Exercise description: Write out, from the entries below, exactly the lines that run between the lines holding "menos de 24h lo tendrás en tu email." and "C/ Cerámica 230.2. P.I. Torrehierro", inclusive, and stop there.

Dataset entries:
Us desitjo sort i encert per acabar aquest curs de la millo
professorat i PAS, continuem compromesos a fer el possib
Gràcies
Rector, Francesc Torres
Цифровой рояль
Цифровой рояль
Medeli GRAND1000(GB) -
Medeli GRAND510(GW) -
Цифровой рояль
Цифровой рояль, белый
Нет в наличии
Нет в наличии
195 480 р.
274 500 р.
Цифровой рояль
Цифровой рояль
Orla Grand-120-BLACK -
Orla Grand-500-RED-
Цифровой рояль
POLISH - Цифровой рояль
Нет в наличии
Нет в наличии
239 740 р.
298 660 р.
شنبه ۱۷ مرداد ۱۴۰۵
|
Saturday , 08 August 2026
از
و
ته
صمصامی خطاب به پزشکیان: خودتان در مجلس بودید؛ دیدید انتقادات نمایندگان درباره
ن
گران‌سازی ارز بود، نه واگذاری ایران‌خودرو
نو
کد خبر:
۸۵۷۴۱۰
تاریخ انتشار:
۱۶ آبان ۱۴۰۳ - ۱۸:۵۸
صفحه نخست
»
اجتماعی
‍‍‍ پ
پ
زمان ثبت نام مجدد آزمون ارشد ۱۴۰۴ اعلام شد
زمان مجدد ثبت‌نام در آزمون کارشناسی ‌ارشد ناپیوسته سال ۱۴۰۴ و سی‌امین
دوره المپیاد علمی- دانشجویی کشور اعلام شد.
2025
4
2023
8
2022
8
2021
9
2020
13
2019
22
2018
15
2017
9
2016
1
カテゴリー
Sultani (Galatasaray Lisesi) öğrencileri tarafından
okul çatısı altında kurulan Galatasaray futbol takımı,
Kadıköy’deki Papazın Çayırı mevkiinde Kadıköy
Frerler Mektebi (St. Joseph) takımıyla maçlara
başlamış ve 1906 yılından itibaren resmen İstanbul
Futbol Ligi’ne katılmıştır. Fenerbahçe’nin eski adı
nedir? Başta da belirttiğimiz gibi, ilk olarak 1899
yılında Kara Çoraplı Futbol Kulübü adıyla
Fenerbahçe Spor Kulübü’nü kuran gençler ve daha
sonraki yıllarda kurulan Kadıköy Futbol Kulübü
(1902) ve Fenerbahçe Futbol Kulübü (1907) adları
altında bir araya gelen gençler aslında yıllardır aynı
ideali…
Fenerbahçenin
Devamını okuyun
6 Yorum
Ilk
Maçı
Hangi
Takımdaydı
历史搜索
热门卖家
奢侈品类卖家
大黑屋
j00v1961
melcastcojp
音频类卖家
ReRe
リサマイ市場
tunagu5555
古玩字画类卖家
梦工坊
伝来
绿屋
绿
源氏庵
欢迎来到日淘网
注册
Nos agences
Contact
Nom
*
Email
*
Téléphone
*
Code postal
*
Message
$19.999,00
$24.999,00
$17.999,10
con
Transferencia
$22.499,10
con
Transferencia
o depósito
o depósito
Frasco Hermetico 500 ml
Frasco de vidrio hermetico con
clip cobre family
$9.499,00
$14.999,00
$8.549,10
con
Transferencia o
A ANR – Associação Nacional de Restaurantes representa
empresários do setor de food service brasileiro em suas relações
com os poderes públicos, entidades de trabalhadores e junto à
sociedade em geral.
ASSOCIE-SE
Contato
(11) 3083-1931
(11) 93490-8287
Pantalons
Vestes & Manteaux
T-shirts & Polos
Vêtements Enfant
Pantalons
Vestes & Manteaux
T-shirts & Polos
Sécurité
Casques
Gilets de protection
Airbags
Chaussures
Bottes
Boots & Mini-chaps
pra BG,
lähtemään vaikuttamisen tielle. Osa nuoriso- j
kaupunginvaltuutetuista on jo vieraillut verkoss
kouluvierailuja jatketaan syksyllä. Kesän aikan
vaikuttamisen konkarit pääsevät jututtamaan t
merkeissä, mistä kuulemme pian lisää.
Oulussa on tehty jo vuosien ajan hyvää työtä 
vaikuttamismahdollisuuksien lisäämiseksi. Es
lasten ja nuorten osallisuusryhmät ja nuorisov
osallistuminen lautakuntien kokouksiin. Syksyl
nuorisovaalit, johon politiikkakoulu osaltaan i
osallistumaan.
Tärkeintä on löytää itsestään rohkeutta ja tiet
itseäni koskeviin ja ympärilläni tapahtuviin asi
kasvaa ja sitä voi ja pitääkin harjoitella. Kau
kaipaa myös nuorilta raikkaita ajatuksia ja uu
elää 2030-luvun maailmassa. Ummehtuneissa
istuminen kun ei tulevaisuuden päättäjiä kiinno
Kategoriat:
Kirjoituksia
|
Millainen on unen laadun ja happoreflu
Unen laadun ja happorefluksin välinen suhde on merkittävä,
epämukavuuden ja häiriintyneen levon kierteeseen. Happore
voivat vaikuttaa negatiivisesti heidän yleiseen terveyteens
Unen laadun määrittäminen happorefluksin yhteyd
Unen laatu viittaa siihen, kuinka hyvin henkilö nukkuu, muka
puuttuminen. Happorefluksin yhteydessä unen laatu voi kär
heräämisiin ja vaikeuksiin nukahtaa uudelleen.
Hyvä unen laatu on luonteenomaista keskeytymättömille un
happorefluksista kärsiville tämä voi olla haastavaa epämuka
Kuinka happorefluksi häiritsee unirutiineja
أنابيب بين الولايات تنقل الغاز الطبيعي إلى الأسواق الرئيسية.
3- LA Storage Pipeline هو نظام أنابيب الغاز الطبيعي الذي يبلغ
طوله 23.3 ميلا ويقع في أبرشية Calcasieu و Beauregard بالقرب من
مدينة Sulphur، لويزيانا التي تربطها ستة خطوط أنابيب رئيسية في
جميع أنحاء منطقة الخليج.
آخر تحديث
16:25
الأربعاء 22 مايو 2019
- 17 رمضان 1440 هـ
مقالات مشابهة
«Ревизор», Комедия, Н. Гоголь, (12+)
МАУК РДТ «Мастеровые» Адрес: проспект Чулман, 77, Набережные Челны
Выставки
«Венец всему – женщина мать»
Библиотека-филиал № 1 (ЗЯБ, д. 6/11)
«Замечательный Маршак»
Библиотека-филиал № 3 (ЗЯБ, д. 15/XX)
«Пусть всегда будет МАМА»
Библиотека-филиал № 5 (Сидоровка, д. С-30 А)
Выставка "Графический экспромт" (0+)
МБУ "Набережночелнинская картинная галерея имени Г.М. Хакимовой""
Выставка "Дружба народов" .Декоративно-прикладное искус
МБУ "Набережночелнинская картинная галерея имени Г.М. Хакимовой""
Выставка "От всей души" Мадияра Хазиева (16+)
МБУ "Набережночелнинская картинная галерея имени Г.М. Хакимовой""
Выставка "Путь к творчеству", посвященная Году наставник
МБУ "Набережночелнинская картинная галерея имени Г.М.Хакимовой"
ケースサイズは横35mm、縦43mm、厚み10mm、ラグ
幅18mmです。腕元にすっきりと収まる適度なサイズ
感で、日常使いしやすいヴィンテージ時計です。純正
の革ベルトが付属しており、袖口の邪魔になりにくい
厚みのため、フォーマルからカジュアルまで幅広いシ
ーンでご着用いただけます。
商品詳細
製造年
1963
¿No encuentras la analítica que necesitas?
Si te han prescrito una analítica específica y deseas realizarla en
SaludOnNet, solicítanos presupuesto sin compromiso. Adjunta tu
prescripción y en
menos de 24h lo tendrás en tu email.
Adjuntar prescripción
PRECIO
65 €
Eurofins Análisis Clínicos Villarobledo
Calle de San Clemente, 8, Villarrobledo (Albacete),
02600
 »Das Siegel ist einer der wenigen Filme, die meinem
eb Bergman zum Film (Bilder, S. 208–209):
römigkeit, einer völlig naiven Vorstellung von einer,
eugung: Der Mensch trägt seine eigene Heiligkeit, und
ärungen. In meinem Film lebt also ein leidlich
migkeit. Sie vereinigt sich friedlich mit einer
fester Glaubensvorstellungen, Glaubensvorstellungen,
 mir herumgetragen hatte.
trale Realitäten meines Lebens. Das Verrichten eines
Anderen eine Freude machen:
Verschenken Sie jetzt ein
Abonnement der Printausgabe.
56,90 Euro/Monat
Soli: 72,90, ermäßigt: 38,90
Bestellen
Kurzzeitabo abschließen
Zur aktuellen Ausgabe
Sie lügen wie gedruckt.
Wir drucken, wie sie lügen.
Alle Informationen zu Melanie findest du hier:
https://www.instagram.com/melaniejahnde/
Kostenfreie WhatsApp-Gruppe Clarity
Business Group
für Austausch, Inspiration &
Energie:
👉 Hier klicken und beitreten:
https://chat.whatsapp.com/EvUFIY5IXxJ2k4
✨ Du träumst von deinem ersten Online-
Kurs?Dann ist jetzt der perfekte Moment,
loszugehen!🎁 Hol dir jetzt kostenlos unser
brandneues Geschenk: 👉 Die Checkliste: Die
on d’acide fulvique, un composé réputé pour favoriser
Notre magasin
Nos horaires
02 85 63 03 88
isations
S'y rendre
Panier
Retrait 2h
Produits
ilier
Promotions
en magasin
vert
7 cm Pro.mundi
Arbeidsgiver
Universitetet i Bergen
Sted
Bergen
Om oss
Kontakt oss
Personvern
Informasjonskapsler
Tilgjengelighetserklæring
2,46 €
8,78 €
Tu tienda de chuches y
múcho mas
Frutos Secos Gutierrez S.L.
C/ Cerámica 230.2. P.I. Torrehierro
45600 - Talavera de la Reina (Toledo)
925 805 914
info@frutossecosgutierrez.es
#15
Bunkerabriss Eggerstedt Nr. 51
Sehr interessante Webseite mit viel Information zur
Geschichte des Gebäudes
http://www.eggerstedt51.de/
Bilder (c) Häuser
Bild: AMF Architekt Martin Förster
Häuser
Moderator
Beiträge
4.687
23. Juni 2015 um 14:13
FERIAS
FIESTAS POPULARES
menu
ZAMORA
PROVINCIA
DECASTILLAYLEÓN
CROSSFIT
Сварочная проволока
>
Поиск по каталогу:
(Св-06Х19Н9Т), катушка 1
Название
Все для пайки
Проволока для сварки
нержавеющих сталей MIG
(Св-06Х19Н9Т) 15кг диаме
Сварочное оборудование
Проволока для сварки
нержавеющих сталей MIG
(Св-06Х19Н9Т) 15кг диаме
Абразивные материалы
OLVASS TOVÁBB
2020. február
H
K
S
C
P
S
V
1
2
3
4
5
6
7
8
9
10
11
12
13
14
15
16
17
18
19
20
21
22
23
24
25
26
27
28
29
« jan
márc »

Reply to the exercise:
menos de 24h lo tendrás en tu email.
Adjuntar prescripción
PRECIO
65 €
Eurofins Análisis Clínicos Villarobledo
Calle de San Clemente, 8, Villarrobledo (Albacete),
02600
 »Das Siegel ist einer der wenigen Filme, die meinem
eb Bergman zum Film (Bilder, S. 208–209):
römigkeit, einer völlig naiven Vorstellung von einer,
eugung: Der Mensch trägt seine eigene Heiligkeit, und
ärungen. In meinem Film lebt also ein leidlich
migkeit. Sie vereinigt sich friedlich mit einer
fester Glaubensvorstellungen, Glaubensvorstellungen,
 mir herumgetragen hatte.
trale Realitäten meines Lebens. Das Verrichten eines
Anderen eine Freude machen:
Verschenken Sie jetzt ein
Abonnement der Printausgabe.
56,90 Euro/Monat
Soli: 72,90, ermäßigt: 38,90
Bestellen
Kurzzeitabo abschließen
Zur aktuellen Ausgabe
Sie lügen wie gedruckt.
Wir drucken, wie sie lügen.
Alle Informationen zu Melanie findest du hier:
https://www.instagram.com/melaniejahnde/
Kostenfreie WhatsApp-Gruppe Clarity
Business Group
für Austausch, Inspiration &
Energie:
👉 Hier klicken und beitreten:
https://chat.whatsapp.com/EvUFIY5IXxJ2k4
✨ Du träumst von deinem ersten Online-
Kurs?Dann ist jetzt der perfekte Moment,
loszugehen!🎁 Hol dir jetzt kostenlos unser
brandneues Geschenk: 👉 Die Checkliste: Die
on d’acide fulvique, un composé réputé pour favoriser
Notre magasin
Nos horaires
02 85 63 03 88
isations
S'y rendre
Panier
Retrait 2h
Produits
ilier
Promotions
en magasin
vert
7 cm Pro.mundi
Arbeidsgiver
Universitetet i Bergen
Sted
Bergen
Om oss
Kontakt oss
Personvern
Informasjonskapsler
Tilgjengelighetserklæring
2,46 €
8,78 €
Tu tienda de chuches y
múcho mas
Frutos Secos Gutierrez S.L.
C/ Cerámica 230.2. P.I. Torrehierro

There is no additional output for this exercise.